I run multiple serial jobs on HPC. For example, if I have 10 simulations, I use 10 cores on HPC and use each core for a simulation. However, the end time of all these simulations is different and as soon as one simulation completes, all the others stop as well. How do I hold the job script so that even if one simulation is completed, others will keep running, in simple words, job script stays on HPC. An example of my job script:
#!/bin/bash
#SBATCH --job-name=CaseName # name of the job
#SBATCH --ntasks=60 # number of requested cores
#SBATCH --cpus-per-task=1
#SBATCH --time=7-00:00:00 # time limit
#SBATCH --partition=core64 # queue
cd Folder1
for i in {1..5}
do
cd Folder$i
for j in {1..6}
do
cd SubFolder$j
application > log 2>&1 &
cd ..
done
cd ..
done
cd ..
cd LastFolder
application > log 2>&1
Is there any command I can add in job script to do so ?

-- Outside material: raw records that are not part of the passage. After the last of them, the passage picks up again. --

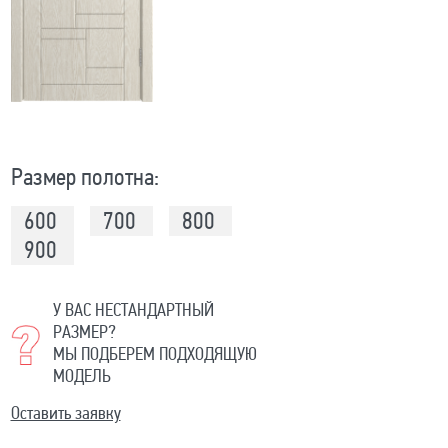
Размер полотна:
600
700
800
900
У ВАС НЕСТАНДАРТНЫЙ
РАЗМЕР?
МЫ ПОДБЕРЕМ ПОДХОДЯЩУЮ
МОДЕЛЬ
Оставить заявку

Any command to use in job script to continue the jobs in hpc after simulation ends.
CodePudding user response:
You need a wait
at the end of your script as you run the jobs in the background and you want exit from the script when all of them finished.
from man bash
:
wait [-fn] [-p varname] [id ...]
Wait for each specified child process and return
its termination status. ...
...
If id is not given, wait waits for all running background jobs...
CodePudding user response:
There's something wrong with your cd
logic.
Perhaps try running the cd
and the application
in a subshell, e.g.
(cd SubFolder$j ; application > log 2>&1 & )
Then, that way, you can be assured that every command run's concurrently and in their own subdirectory without impacting each other.